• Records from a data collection
*****
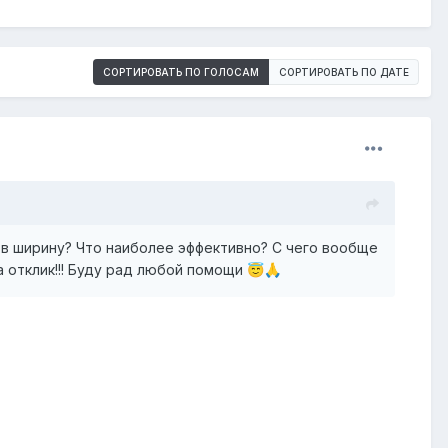
СОРТИРОВАТЬ ПО ГОЛОСАМ
СОРТИРОВАТЬ ПО ДАТЕ
и в ширину? Что наиболее эффективно? С чего вообще
а отклик!!! Буду рад любой помощи
😇
🙏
*****
• What you are asked to do
Write out only those lines of the entries that lie between the line containing "СОРТИРОВАТЬ ПО ДАТЕ" and the last line, inclusive, reproducing them exactly.

• Problem solution
СОРТИРОВАТЬ ПО ДАТЕ
и в ширину? Что наиболее эффективно? С чего вообще
а отклик!!! Буду рад любой помощи
😇
🙏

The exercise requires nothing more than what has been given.